START SUPPLIED ENTRIES

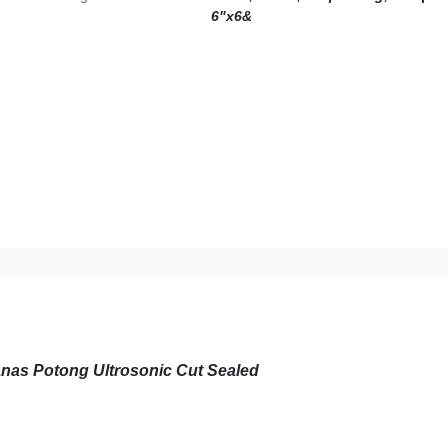
6"x6&
anas Potong Ultrosonic Cut Sealed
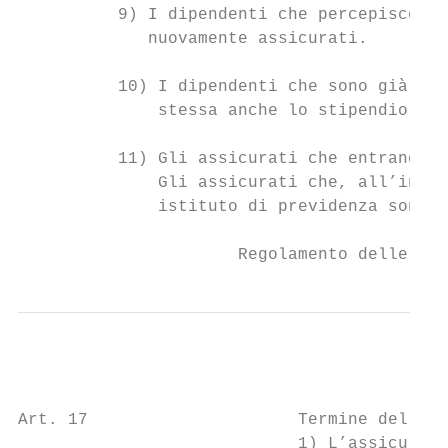
          9) I dipendenti che percepiscono 
             nuovamente assicurati.

          10) I dipendenti che sono già ass
              stessa anche lo stipendio che
          11) Gli assicurati che entrano di
              Gli assicurati che, all’inter
              istituto di previdenza sono c
                      Regolamento delle pre
Art. 17                     Termine dell’as
                            1) L’assicurazi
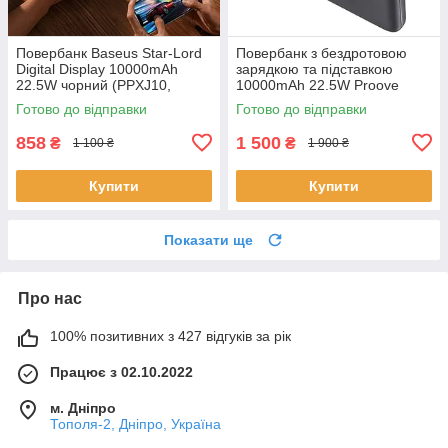
Повербанк Baseus Star-Lord
Повербанк з бездротовою
Digital Display 10000mAh
зарядкою та підставкою
22.5W чорний (PPXJ10,
10000mAh 22.5W Proove
PPXJ100001)
Moon Rock 2in1 iWatch QI
Готово до відправки
Готово до відправки
сірий (PBR122012105)
858
1 500
₴
₴
1 100 ₴
1 900 ₴
Купити
Купити
Показати ще
Про нас
100% позитивних з 427 відгуків за рік
Працює з 02.10.2022
м. Дніпро
Тополя-2, Дніпро, Україна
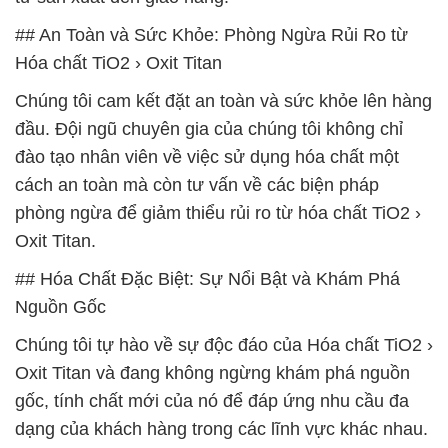
## An Toàn và Sức Khỏe: Phòng Ngừa Rủi Ro từ
Hóa chất TiO2 › Oxit Titan
Chúng tôi cam kết đặt an toàn và sức khỏe lên hàng
đầu. Đội ngũ chuyên gia của chúng tôi không chỉ
đào tạo nhân viên về việc sử dụng hóa chất một
cách an toàn mà còn tư vấn về các biện pháp
phòng ngừa để giảm thiểu rủi ro từ hóa chất TiO2 ›
Oxit Titan.
## Hóa Chất Đặc Biệt: Sự Nổi Bật và Khám Phá
Nguồn Gốc
Chúng tôi tự hào về sự độc đáo của Hóa chất TiO2 ›
Oxit Titan và đang không ngừng khám phá nguồn
gốc, tính chất mới của nó để đáp ứng nhu cầu đa
dạng của khách hàng trong các lĩnh vực khác nhau.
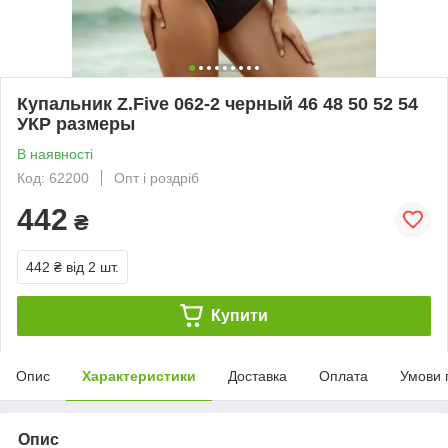
Купальник Z.Five 062-2 черный 46 48 50 52 54
УКР размеры
В наявності
Код: 62200
Опт і роздріб
442
₴
442 ₴
від 2 шт.
Купити
Опис
Характеристики
Доставка
Оплата
Умови 
Опис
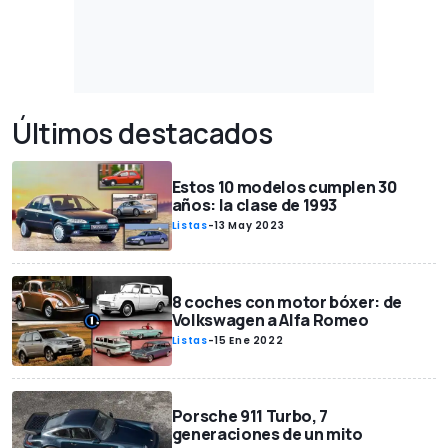
Últimos destacados
Estos 10 modelos cumplen 30
años: la clase de 1993
Listas
-
13 May 2023
8 coches con motor bóxer: de
Volkswagen a Alfa Romeo
Listas
-
15 Ene 2022
Porsche 911 Turbo, 7
generaciones de un mito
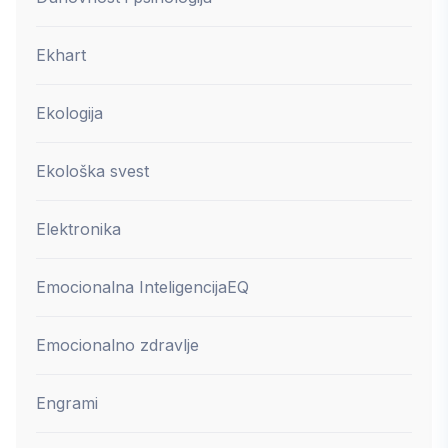
Ekhart
Ekologija
Ekološka svest
Elektronika
Emocionalna Inteligencija
EQ
Emocionalno zdravlje
Engrami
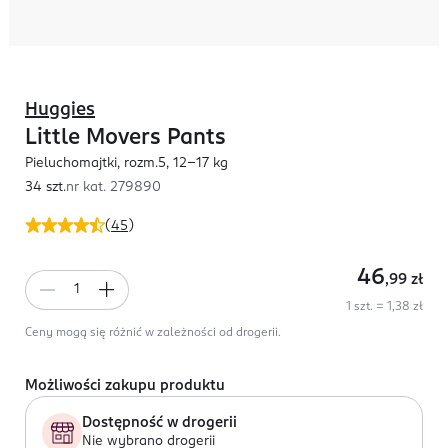
Huggies
Little Movers Pants
Pieluchomajtki, rozm.5, 12-17 kg
34 szt.
nr kat.
279890
(
45
)
46
,99
zł
1 szt. = 1,38 zł
Ceny mogą się różnić w zależności od drogerii.
Możliwości zakupu produktu
Dostępność w drogerii
Nie wybrano drogerii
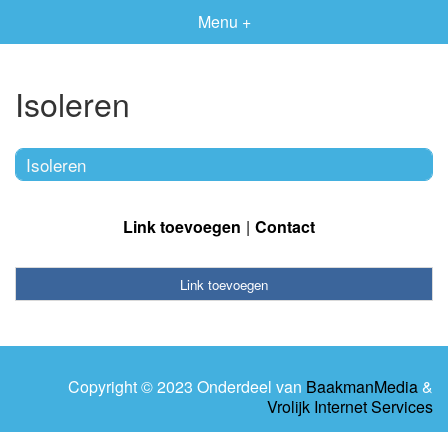
Menu +
Isoleren
Isoleren
Link toevoegen
Contact
Link toevoegen
Copyright © 2023 Onderdeel van
BaakmanMedia
&
Vrolijk Internet Services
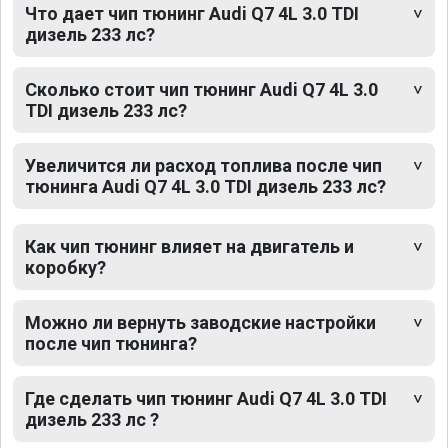
Что дает чип тюнинг Audi Q7 4L 3.0 TDI
дизель 233 лс?
Сколько стоит чип тюнинг Audi Q7 4L 3.0
TDI дизель 233 лс?
Увеличится ли расход топлива после чип
тюнинга Audi Q7 4L 3.0 TDI дизель 233 лс?
Как чип тюнинг влияет на двигатель и
коробку?
Можно ли вернуть заводские настройки
после чип тюнинга?
Где сделать чип тюнинг Audi Q7 4L 3.0 TDI
дизель 233 лс ?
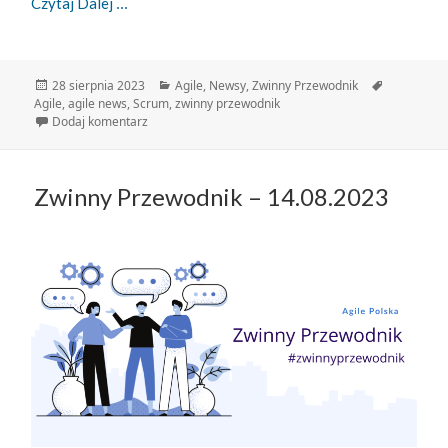
Zwinny Przewodnik – 28.08.2023
Czytaj Dalej
Data
Kategorie
Tagi
28 sierpnia 2023
Agile
,
Newsy
,
Zwinny Przewodnik
publikacji
Agile
,
agile news
,
Scrum
,
zwinny przewodnik
do Zwinny Przewodnik – 28.08.2023
Dodaj komentarz
Zwinny Przewodnik – 14.08.2023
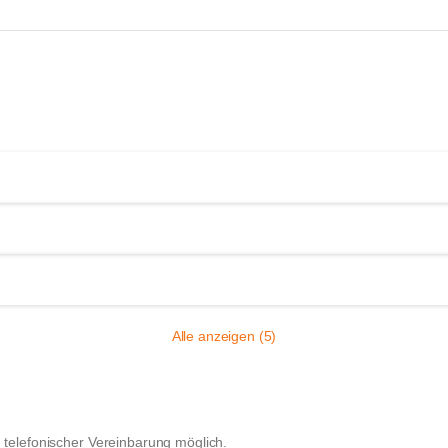
Alle anzeigen (5)
 telefonischer Vereinbarung möglich.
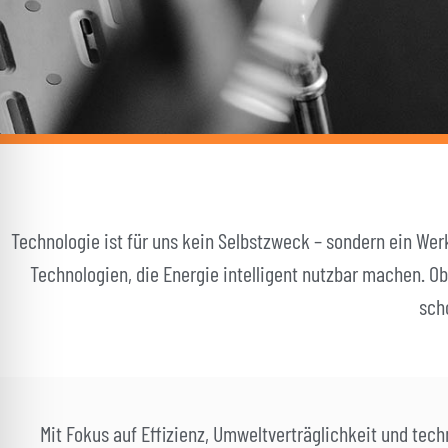
l für Anfallsicherheit
-freundlicher Modus
dheitsmodus
Technologie ist für uns kein Selbstzweck – sondern ein Wer
psie-sicherer Modus
Technologien, die Energie intelligent nutzbar machen. O
sch
Mit Fokus auf Effizienz, Umweltverträglichkeit und tec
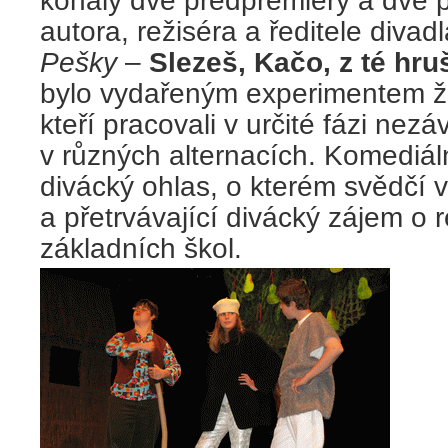
konaly dvě předpremiéry a dvě 
autora, režiséra a ředitele diva
Pešky
–
Slezeš, Kačo, z té hr
bylo vydařeným experimentem žá
kteří pracovali v určité fázi nezá
v různých alternacích. Komediá
divácký ohlas, o kterém svědčí 
a přetrvávající divácký zájem o 
základních škol.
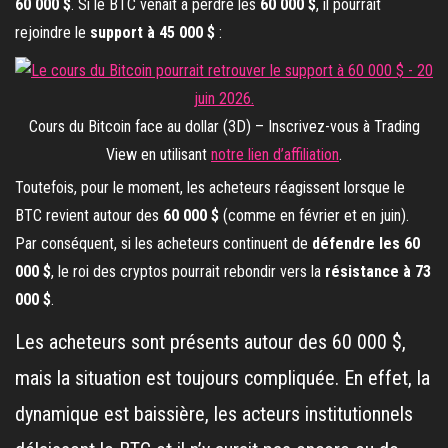
60 000 $
. Si le BTC venait à perdre les
60 000 $
, il pourrait
rejoindre le
support à 45 000 $
:
Cours du Bitcoin face au dollar (3D) – Inscrivez-vous à Trading
View en utilisant
notre lien d’affiliation
.
Toutefois, pour le moment, les acheteurs réagissent lorsque le
BTC revient autour des
60 000 $
(comme en février et en juin).
Par conséquent, si les acheteurs continuent de
défendre les 60
000 $
, le roi des cryptos pourrait rebondir vers la
résistance à 73
000 $
.
Les acheteurs sont présents autour des 60 000 $,
mais la situation est toujours compliquée. En effet, la
dynamique est baissière, les acteurs institutionnels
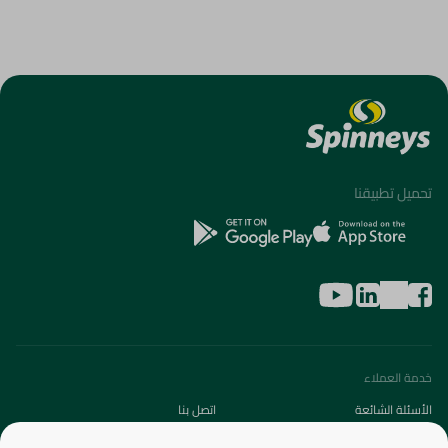
تحميل تطبيقنا
خدمة العملاء
الأسئلة الشائعة
اتصل بنا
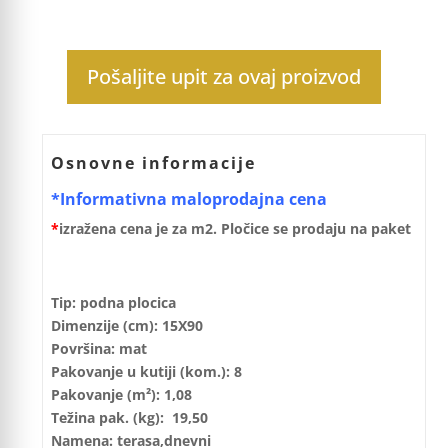
Pošaljite upit za ovaj proizvod
Osnovne informacije
*Informativna maloprodajna cena
*
izražena cena je za m2. Pločice se prodaju na paket
Tip: podna plocica
Dimenzije (cm): 15X90
Površina: mat
Pakovanje u kutiji (kom.): 8
Pakovanje (m²): 1,08
Težina pak. (kg): 19,50
Namena: terasa,dnevni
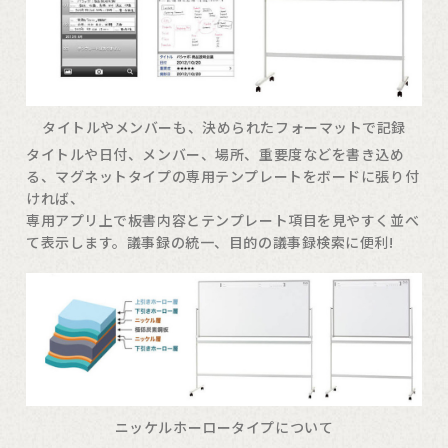
タイトルやメンバーも、決められたフォーマットで記録
タイトルや日付、メンバー、場所、重要度などを書き込め
る、マグネットタイプの専用テンプレートをボードに張り付
ければ、
専用アプリ上で板書内容とテンプレート項目を見やすく並べ
て表示します。議事録の統一、目的の議事録検索に便利!
ニッケルホーロータイプについて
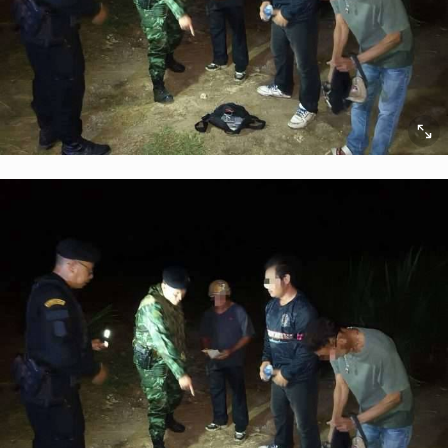
ยกเลิก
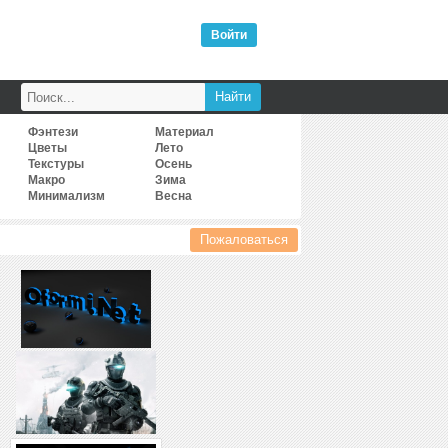
Войти
Фэнтези
Материал
Цветы
Лето
Текстуры
Осень
Макро
Зима
Минимализм
Весна
Пожаловаться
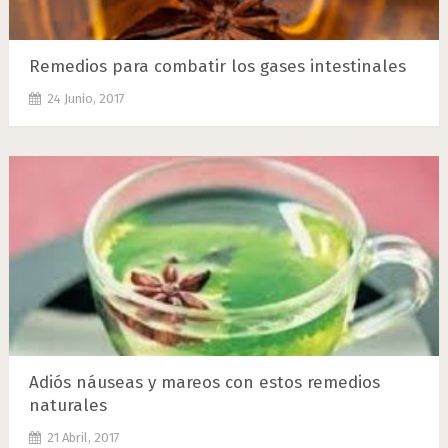
Remedios para combatir los gases intestinales
24 Junio, 2017
Adiós náuseas y mareos con estos remedios
naturales
21 Abril, 2017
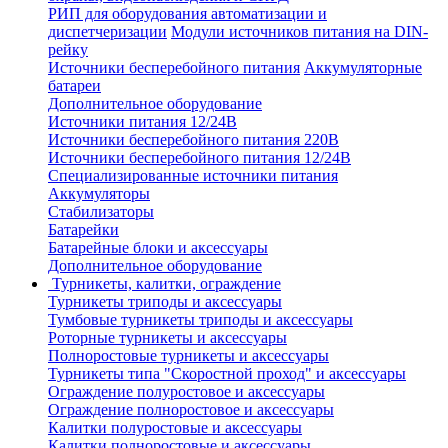
РИП для оборудования автоматизации и
диспетчеризации
Модули источников питания на DIN-
рейку
Источники бесперебойного питания
Аккумуляторные
батареи
Дополнительное оборудование
Источники питания 12/24В
Источники бесперебойного питания 220В
Источники бесперебойного питания 12/24В
Специализированные источники питания
Аккумуляторы
Стабилизаторы
Батарейки
Батарейные блоки и аксессуары
Дополнительное оборудование
Турникеты, калитки, ограждение
Турникеты триподы и аксессуары
Тумбовые турникеты триподы и аксессуары
Роторные турникеты и аксессуары
Полноростовые турникеты и аксессуары
Турникеты типа "Скоростной проход" и аксессуары
Ограждение полуростовое и аксессуары
Ограждение полноростовое и аксессуары
Калитки полуростовые и аксессуары
Калитки полноростовые и аксессуары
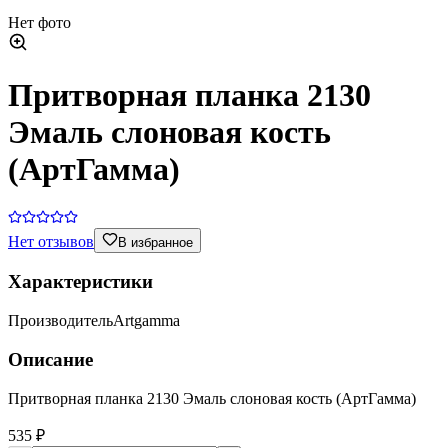
Нет фото
Притворная планка 2130
Эмаль слоновая кость
(АртГамма)
Нет отзывов
В избранное
Характеристики
Производитель
Artgamma
Описание
Притворная планка 2130 Эмаль слоновая кость (АртГамма)
535 ₽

END SUPPLIED ENTRIES

» **EXERCISE OBJECTIVE**: In the listing above, find the line containing "základních škol." and the line containing "Toutefois, pour le", then output those two lines and everything between them exactly as written, without the images.

» **ANSWER BELOW**:
základních škol.
60 000 $
. Si le BTC venait à perdre les
60 000 $
, il pourrait
rejoindre le
support à 45 000 $
:
Cours du Bitcoin face au dollar (3D) – Inscrivez-vous à Trading
View en utilisant
notre lien d’affiliation
.
Toutefois, pour le moment, les acheteurs réagissent lorsque le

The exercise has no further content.